Через четверть часа после смерти Жака Годара швейцар взбирался на пятый этаж к его квартирке. И думал: «Вчера ему было очень плохо. Надо бы кому-нибудь за ним смотреть. Но он не позволил мне ни остаться при нем, ни сообщить родным, ни пригласить сиделку. Это, в сущности, скупой человек!»
Он вошел, взглянул на склянки, увидел, что они в порядке, потом подошел к кровати. Голова Годара казалась зажатой во внезапно отвердевшем воздухе, словно в ледяной глыбе. Швейцар понял по этому, что жилец умер.
Минуту он постоял не двигаясь, перебрал две — три склянки, прочел ярлыки, вздохнул. Затем подошел к окну, раздвинул двойные шторы, внимательно связал по снопу ровных складок в каждом перехвате. Вернулся к покойнику, посмотрел на него и задумался.
Он умер, действительно, совсем. Он больше ни о чем не думает.

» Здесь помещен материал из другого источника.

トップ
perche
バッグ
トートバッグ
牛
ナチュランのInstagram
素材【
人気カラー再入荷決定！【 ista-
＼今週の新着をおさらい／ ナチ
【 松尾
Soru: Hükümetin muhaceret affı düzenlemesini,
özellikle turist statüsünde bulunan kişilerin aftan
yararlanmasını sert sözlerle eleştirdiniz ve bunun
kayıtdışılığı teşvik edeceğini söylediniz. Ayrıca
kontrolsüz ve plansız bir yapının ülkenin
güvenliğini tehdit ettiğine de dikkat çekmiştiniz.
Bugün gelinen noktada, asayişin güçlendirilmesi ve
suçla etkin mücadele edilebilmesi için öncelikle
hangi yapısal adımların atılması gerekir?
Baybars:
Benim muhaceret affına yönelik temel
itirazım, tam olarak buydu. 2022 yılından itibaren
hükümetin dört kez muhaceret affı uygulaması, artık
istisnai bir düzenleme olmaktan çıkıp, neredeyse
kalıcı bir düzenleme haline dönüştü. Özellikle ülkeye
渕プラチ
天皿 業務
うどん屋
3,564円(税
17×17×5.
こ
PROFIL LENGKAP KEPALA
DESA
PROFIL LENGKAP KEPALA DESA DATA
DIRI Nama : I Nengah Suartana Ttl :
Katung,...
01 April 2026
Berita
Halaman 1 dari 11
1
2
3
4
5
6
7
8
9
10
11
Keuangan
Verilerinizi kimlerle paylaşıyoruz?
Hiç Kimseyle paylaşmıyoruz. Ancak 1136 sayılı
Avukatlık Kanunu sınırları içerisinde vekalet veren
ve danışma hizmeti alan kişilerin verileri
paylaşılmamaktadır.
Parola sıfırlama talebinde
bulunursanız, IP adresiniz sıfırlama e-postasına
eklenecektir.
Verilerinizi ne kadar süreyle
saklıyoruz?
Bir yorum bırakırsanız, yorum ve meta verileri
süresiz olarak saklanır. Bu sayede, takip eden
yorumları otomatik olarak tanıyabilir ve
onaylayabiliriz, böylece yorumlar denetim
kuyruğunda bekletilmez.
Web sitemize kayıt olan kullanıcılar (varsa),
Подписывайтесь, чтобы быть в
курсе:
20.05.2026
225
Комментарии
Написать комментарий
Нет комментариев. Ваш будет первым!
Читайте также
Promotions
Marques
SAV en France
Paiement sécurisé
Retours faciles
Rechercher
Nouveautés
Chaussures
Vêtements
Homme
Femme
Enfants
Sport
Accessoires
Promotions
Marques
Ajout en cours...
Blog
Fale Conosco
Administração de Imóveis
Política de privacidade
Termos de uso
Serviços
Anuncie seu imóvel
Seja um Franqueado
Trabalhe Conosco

Он даже не знает, что он больше не существует, или, может быть, он видит с неба, как он лежит, с торчащей из-под одеяла головой, точно каменщик под обвалом.
Ему можно говорить, можно назвать его по имени: «Годар!» или «Жак Годар!», сказать ему обычным голосом: «Г-н Годар», потрясти за его плечо, он не ответит.

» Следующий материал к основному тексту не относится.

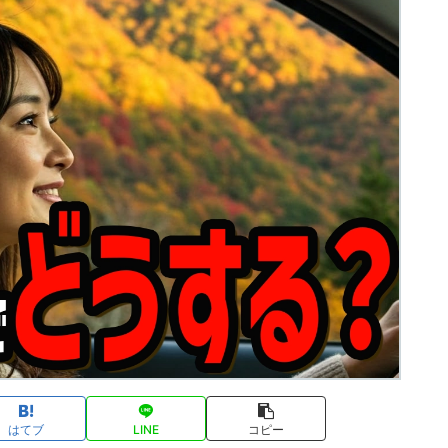
はてブ
LINE
コピー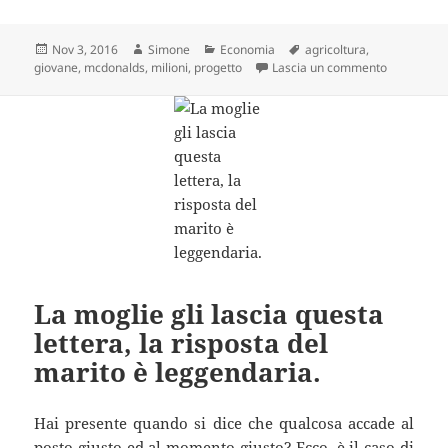
Scritto
Autore
Categorie
Tag
Nov 3, 2016
Simone
Economia
agricoltura
,
il
su Italiana
giovane
,
mcdonalds
,
milioni
,
progetto
Lascia un commento
La moglie gli lascia questa
lettera, la risposta del
marito è leggendaria.
Hai presente quando si dice che qualcosa accade al
posto giusto ed al momento giusto? Ecco, è il caso di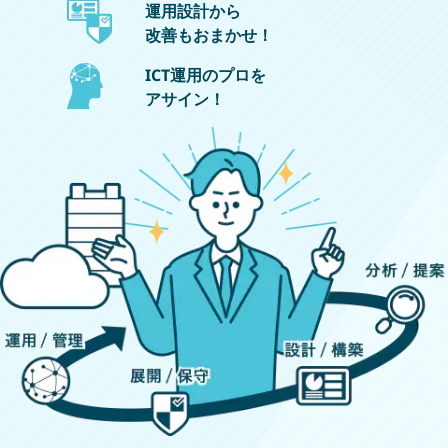
運用設計から
改善もおまかせ！
ICT運用のプロを
アサイン！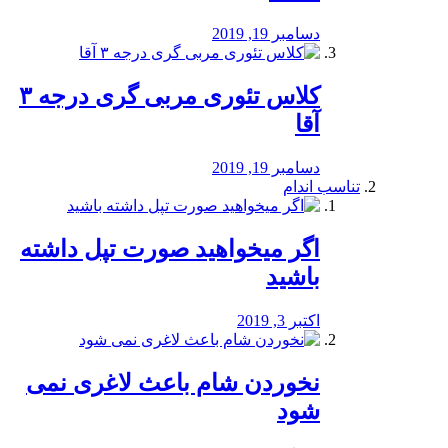
دسامبر 19, 2019
کلاس تئوری مربی گری درجه ۳
آقا
دسامبر 19, 2019
تناسب اندام
اگر میخواهید صورت تپل داشته
باشید
اکتبر 3, 2019
نخوردن شام باعث لاغری نمی
‌شود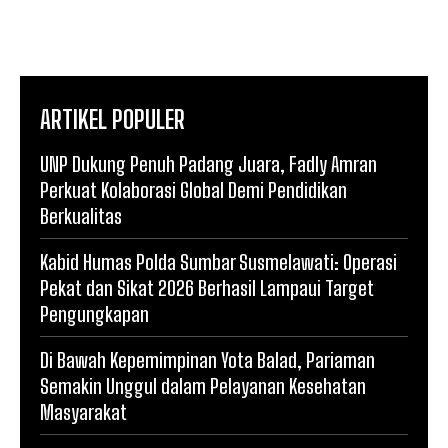
ARTIKEL POPULER
UNP Dukung Penuh Padang Juara, Fadly Amran
Perkuat Kolaborasi Global Demi Pendidikan
Berkualitas
Kabid Humas Polda Sumbar Susmelawati: Operasi
Pekat dan Sikat 2026 Berhasil Lampaui Target
Pengungkapan
Di Bawah Kepemimpinan Yota Balad, Pariaman
Semakin Unggul dalam Pelayanan Kesehatan
Masyarakat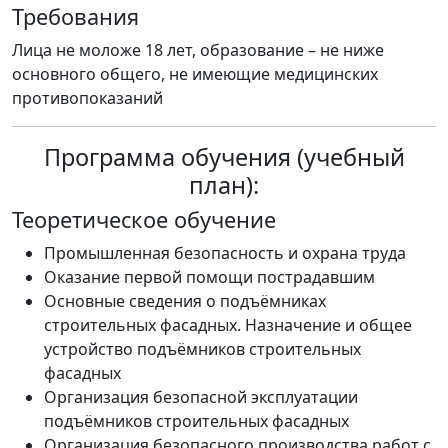
Требования
Лица не моложе 18 лет, образование – не ниже
основного общего, не имеющие медицинских
противопоказаний
Программа обучения (учебный
план):
Теоретическое обучение
Промышленная безопасность и охрана труда
Оказание первой помощи пострадавшим
Основные сведения о подъёмниках
строительных фасадных. Назначение и общее
устройство подъёмников строительных
фасадных
Организация безопасной эксплуатации
подъёмников строительных фасадных
Организация безопасного производства работ с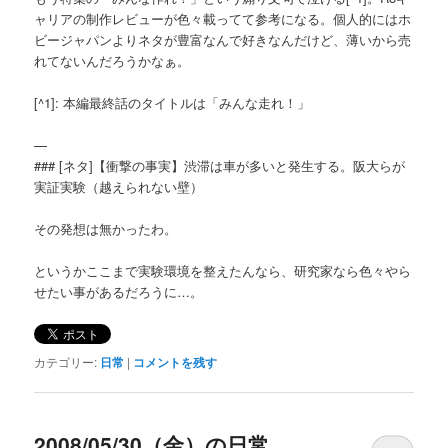
ャリアの制作レビューが色々載ってて参考になる。個人的にはホ
ビージャパンよりネタが豊富なんで好きなんだけど、薄いから売
れてないんだろうかなぁ。
[^1]: 本編最終話のタイトルは「みんな走れ！」
—
### [ネタ]【衝撃の事実】渋滞は車が多いと発生する。阪大らが
実証実験（越えられない壁）
その発想は無かったわ。
というかここまで実験環境を整えたんなら、研究家なら色々やら
せたい事があるだろうに…。
カテゴリー:
日常
|
コメントを残す
2008/05/30（金）の日常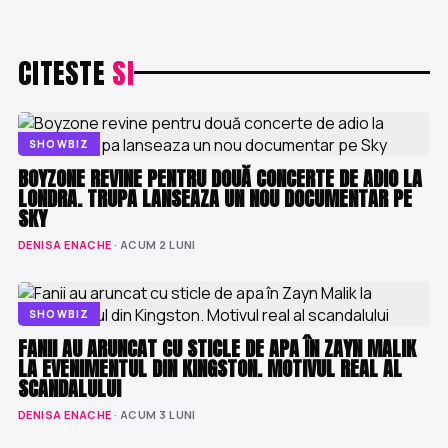
CITESTE
SI
SHOWBIZ
BOYZONE REVINE PENTRU DOUĂ CONCERTE DE ADIO LA
LONDRA. TRUPA LANSEAZA UN NOU DOCUMENTAR PE
SKY
DENISA ENACHE
· ACUM 2 LUNI
SHOWBIZ
FANII AU ARUNCAT CU STICLE DE APA ÎN ZAYN MALIK
LA EVENIMENTUL DIN KINGSTON. MOTIVUL REAL AL
SCANDALULUI
DENISA ENACHE
· ACUM 3 LUNI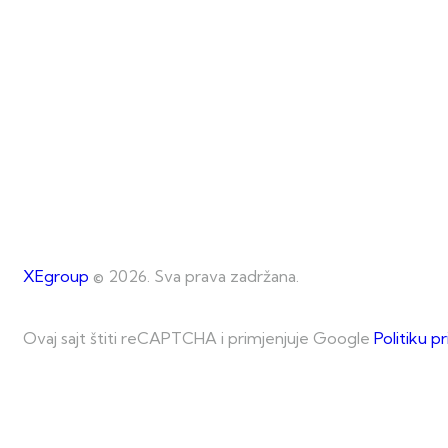
XEgroup
© 2026. Sva prava zadržana.
Ovaj sajt štiti reCAPTCHA i primjenjuje Google
Politiku p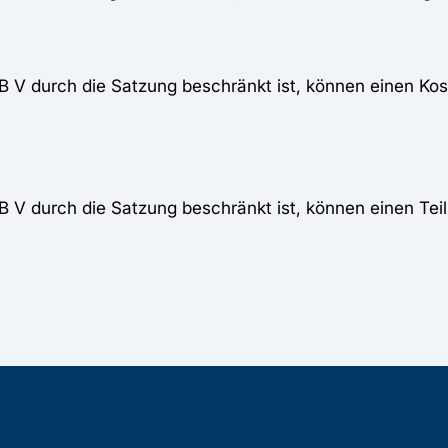
V durch die Satzung beschränkt ist, können einen Kost
V durch die Satzung beschränkt ist, können einen Teil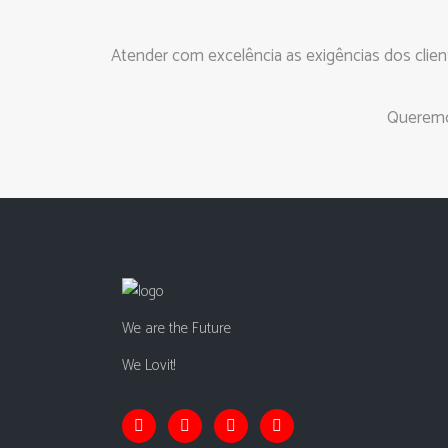
Atender com excelência as exigências dos clien
Queremo
We are the Future
We Lovit!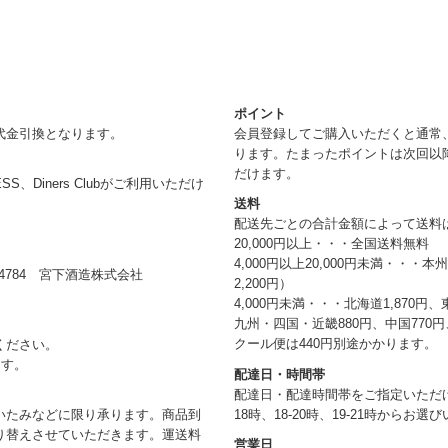
ポイント
代金引換となります。
会員登録してご購入いただくと通常
ります。たまったポイントは次回以
だけます。
RESS、Diners Clubがご利用いただけ
送料
配送先ごとの合計金額によって送料
20,000円以上・・・全国送料無料
4,000円以上20,000円未満・・・
784 宮下酒造株式会社
2,200円）
4,000円未満・・・北海道1,870円、
九州・四国・近畿880円、中国770円、
クール便は440円別途かかります。
ください。
ます。
配達日・時間帯
配達日・配達時間帯をご指定いただけま
18時、18-20時、19-21時からお
いたみなどに限り承ります。商品到
り替えさせていただきます。運送料
営業日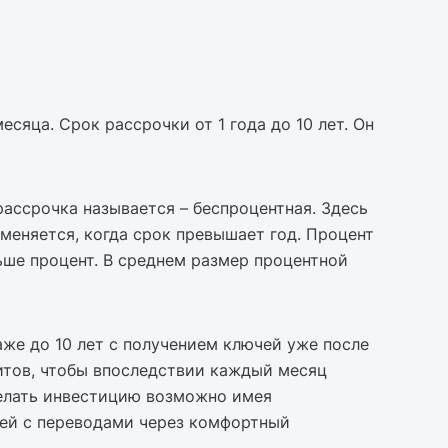
сяца. Срок рассрочки от 1 года до 10 лет. Он
ассрочка называется – беспроцентная. Здесь
именяется, когда срок превышает год. Процент
ьше процент. В среднем размер процентной
же до 10 лет с получением ключей уже после
итов, чтобы впоследствии каждый месяц
делать инвестицию возможно имея
жей с переводами через комфортный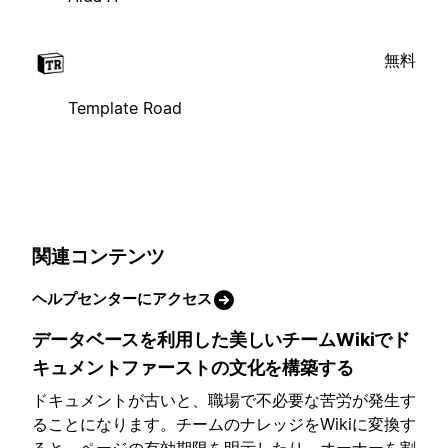
無料
Template Road
関連コンテンツ
ヘルプセンターにアクセス
データベースを利用した美しいチームWikiでド
キュメントファーストの文化を構築する
ドキュメントが古いと、職場で不必要な苦労が発生す
ることになります。チームのナレッジをWikiに変換す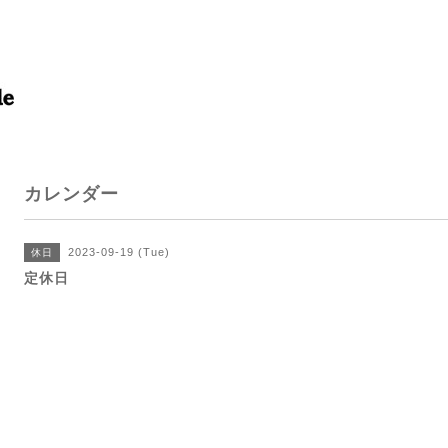
カレンダー
2023-09-19 (Tue)
休日
定休日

Конечно, известным образом он еще существует. Он не исчез. Его положат в гроб, отвезут на кладбище; он будет медленно гнить. Что-нибудь от него все-таки останется.
Перемена в том, что тело не будет чувствовать ничего, что с ним происходит. Оно отправится в могилу, даст себя нести туда, ничего не подозревая.
«Я дурак! Иначе он бы не был мертв. Есть над чем голову ломать».
Он вернулся к окну и задернул двойные шторы. Он сделал это, словно повинуясь побуждению, которое велит, не объясняя. Лицо покойника не хочет света. Жест, идущий от мертвеца, задернул шторы. Значит, он не совсем умер, раз из-за него что-то происходит. Дело в том, что его душа уже на обычном своем месте.
Швейцар снова подошел к трупу и закрыл ему глаза. Это был долг, и потом этот взгляд мертвеца был неприятен; он больше ничего не означал. Глаза — тончайшие острия из тех, которые душа обращает к миру. Так как в начале этого взгляда больше нет души, то лучше закрыть его, как и комнату. Да, тело стало просто охапкой тьмы; то, что оно излучало светлого, то, что освещало его же и помогало ему лучше видеть свою судьбу, перестало трепетать в этой комнате. В нее надо нагромоздить мрак, в ожидании могилы, которая еще темнее и еще правдивее.
Швейцар спустился по лестнице, немного сгорбясь, неся словно какой-то груз, который ему мешал, так что он боялся оступиться.